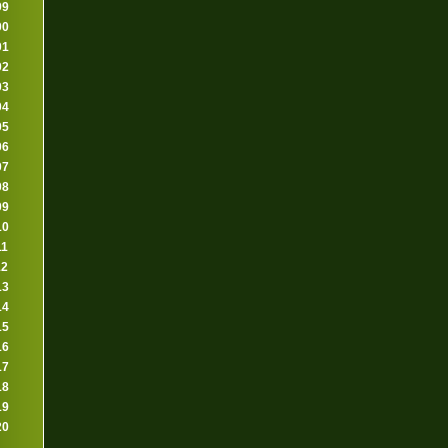
99
00
01
02
03
04
05
06
07
08
09
10
11
12
13
14
15
16
17
18
19
20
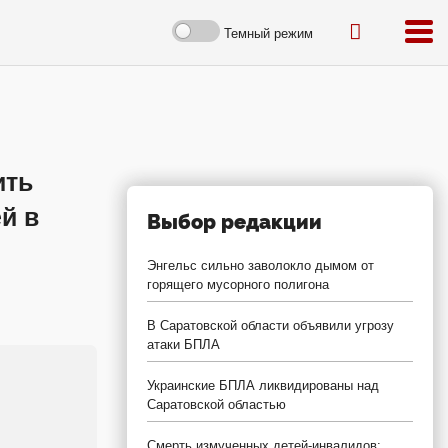
Темный режим
ить
й в
Выбор редакции
Энгельс сильно заволокло дымом от
горящего мусорного полигона
В Саратовской области объявили угрозу
атаки БПЛА
Украинские БПЛА ликвидированы над
Саратовской областью
Смерть измученных детей-инвалидов:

## Task to complete
Where a line in the entries holds "Саратовской", copy that line.

## Result of this task
В Саратовской области объявили угрозу
Саратовской областью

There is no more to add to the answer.